Enbridge Inc. and Enterprise Products Partners LP agreed to jointly develop and market a deepwater offshore crude oil export terminal that will be able to load very large crude carriers.
The midstream companies are finalizing an equity participation agreement under which Enbridge may acquire an ownership interest in Enterprise's Sea Port Oil Terminal, or SPOT, subject to SPOT receiving a deepwater port license, according to a Dec. 9 news release.
The companies said initial efforts will be focused on looking for customers for the oil terminal. Enterprise reached a positive final investment decision for SPOT in July, pending federal authorization.
In addition, Enbridge decided to move forward with developing its Jones Creek crude oil storage terminal, which will have up to 15 million barrels of storage. The terminal will also have access to crude oil from major North American basins as well as refineries and export terminals in Houston through Seaway Crude Pipeline Co. LLC's crude pipeline system.

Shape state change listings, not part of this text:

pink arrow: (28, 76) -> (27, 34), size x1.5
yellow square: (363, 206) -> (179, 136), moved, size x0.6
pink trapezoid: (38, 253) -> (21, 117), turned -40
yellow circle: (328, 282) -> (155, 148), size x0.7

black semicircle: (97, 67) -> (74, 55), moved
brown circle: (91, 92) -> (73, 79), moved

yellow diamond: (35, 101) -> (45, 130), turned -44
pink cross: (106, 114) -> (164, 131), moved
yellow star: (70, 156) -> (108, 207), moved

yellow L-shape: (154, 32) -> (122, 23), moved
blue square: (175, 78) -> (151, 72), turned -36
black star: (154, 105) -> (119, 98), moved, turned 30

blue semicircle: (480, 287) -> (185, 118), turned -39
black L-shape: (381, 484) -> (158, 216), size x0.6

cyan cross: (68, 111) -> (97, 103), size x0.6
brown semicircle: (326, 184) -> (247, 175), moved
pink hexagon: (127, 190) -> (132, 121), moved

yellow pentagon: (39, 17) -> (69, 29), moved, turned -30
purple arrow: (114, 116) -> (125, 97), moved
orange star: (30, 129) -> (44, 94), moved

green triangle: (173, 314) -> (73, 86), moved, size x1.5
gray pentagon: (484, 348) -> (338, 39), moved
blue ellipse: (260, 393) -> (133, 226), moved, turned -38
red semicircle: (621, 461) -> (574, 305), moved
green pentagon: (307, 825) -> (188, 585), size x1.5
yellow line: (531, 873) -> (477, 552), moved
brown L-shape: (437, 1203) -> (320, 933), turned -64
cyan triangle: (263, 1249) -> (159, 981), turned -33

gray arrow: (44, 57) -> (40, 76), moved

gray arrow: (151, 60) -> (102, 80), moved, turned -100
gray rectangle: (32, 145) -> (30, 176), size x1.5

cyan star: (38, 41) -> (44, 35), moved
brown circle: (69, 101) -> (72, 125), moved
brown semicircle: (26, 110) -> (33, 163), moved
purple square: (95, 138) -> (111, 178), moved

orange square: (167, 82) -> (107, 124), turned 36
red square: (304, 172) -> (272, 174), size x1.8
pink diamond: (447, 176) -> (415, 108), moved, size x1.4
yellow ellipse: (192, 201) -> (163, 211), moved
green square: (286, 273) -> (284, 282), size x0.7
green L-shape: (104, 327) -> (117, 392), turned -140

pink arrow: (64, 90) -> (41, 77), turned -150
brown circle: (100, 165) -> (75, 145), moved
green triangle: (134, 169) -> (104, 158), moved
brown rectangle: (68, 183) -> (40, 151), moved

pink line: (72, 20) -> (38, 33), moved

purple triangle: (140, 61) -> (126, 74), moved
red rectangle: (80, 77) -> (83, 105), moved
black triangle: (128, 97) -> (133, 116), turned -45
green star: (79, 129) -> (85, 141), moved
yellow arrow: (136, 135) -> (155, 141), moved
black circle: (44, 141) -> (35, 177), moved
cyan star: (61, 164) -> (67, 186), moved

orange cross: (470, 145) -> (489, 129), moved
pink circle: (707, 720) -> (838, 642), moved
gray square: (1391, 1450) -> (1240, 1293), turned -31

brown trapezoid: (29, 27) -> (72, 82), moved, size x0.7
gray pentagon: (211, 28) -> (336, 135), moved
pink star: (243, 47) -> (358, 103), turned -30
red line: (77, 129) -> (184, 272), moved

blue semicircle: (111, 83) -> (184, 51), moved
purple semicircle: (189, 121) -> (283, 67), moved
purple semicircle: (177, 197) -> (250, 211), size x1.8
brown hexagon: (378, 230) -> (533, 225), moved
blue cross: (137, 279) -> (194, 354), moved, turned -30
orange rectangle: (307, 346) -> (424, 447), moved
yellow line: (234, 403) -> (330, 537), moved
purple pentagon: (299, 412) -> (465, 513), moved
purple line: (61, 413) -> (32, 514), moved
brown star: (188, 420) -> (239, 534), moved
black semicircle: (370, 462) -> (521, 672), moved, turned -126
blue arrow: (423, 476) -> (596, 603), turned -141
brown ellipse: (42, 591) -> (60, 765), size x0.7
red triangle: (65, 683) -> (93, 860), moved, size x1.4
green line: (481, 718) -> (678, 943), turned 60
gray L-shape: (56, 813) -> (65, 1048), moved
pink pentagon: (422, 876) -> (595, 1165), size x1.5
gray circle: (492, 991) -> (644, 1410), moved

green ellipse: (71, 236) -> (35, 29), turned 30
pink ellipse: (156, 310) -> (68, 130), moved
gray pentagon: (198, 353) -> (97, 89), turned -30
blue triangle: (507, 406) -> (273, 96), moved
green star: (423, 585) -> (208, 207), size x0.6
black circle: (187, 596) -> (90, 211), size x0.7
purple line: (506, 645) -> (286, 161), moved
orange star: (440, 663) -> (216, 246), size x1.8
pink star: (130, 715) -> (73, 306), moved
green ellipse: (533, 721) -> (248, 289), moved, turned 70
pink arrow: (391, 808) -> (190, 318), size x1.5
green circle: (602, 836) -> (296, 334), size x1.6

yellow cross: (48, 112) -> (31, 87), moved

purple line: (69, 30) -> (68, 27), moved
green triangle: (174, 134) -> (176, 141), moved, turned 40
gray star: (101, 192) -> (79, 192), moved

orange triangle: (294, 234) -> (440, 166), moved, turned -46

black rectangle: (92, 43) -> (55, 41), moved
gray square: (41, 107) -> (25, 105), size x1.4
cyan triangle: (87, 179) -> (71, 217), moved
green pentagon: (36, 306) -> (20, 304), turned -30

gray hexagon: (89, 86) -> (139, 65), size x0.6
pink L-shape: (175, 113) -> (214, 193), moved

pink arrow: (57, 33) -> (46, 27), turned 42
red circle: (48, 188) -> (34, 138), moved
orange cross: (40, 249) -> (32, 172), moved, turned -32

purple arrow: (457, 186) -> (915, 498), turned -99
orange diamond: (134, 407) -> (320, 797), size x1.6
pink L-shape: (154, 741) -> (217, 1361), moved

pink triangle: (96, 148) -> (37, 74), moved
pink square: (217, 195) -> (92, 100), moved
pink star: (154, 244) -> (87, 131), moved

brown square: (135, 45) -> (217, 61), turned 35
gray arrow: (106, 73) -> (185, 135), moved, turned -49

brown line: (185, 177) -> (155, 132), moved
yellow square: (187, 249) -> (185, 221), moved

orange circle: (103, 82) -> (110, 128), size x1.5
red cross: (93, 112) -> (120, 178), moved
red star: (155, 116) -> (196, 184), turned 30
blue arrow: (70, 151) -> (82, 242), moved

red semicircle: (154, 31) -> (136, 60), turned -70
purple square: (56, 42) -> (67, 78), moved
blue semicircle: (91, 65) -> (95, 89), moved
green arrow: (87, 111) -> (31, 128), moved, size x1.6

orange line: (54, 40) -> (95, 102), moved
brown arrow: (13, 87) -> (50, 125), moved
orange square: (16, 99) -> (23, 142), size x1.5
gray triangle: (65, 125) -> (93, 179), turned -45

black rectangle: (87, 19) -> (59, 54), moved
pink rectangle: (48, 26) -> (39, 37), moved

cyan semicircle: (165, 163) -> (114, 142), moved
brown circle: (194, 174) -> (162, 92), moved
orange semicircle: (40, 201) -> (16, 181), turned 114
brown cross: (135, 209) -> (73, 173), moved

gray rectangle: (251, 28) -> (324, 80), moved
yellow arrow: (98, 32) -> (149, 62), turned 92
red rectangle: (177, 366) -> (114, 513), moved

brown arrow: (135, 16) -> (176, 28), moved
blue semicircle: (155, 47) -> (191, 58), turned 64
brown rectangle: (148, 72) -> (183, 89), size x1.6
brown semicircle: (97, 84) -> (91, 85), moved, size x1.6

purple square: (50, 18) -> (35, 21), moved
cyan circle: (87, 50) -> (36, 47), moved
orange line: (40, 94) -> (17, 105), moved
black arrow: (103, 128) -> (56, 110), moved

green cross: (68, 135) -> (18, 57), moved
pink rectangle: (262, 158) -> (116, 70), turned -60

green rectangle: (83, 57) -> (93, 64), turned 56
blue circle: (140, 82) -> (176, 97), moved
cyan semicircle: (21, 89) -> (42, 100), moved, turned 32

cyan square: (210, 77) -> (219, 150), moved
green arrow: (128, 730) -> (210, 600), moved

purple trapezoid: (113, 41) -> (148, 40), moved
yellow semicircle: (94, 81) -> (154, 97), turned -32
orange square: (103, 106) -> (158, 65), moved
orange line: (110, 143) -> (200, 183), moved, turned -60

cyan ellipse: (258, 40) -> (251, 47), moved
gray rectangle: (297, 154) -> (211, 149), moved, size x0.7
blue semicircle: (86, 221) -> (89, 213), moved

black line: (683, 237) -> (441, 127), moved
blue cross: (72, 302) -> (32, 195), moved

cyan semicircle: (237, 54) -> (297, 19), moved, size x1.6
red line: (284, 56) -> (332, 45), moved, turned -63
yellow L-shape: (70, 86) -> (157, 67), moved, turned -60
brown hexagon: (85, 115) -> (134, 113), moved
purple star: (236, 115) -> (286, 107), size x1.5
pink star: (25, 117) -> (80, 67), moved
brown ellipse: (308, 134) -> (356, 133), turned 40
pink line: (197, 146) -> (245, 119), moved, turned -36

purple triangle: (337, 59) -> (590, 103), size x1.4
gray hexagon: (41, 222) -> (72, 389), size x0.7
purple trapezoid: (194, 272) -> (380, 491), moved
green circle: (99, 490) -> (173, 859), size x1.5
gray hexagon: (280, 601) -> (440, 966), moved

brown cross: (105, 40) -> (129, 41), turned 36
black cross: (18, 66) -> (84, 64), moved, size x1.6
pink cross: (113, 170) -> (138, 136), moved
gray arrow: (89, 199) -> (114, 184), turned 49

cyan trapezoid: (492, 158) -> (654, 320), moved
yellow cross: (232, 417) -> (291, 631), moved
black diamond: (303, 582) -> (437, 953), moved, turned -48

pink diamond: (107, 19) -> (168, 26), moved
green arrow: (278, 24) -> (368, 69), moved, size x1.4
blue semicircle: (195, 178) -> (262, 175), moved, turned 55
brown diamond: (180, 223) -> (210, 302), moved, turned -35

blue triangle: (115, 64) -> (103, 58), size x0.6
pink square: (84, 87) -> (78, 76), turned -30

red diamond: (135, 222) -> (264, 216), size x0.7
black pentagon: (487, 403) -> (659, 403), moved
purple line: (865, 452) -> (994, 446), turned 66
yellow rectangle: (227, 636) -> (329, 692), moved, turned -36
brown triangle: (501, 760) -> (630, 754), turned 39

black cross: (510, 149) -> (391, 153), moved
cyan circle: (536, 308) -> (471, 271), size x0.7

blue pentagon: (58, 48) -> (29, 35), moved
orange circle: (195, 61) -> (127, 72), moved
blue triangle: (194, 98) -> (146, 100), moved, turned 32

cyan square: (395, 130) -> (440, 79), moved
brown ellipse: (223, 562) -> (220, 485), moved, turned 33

Seaway said in November that it will start a binding open season for committed service on an expansion of its crude pipe system. The expansion is expected to add at least 200,000 barrels per day of light crude capacity.
Enbridge also said it expects Texas COLT, a planned crude oil export terminal on the U.S. Gulf Coast, to be able to proceed with continued growth in the oil export market. Texas COLT is a joint venture between Enbridge and German logistics service provider Oiltanking GmbH.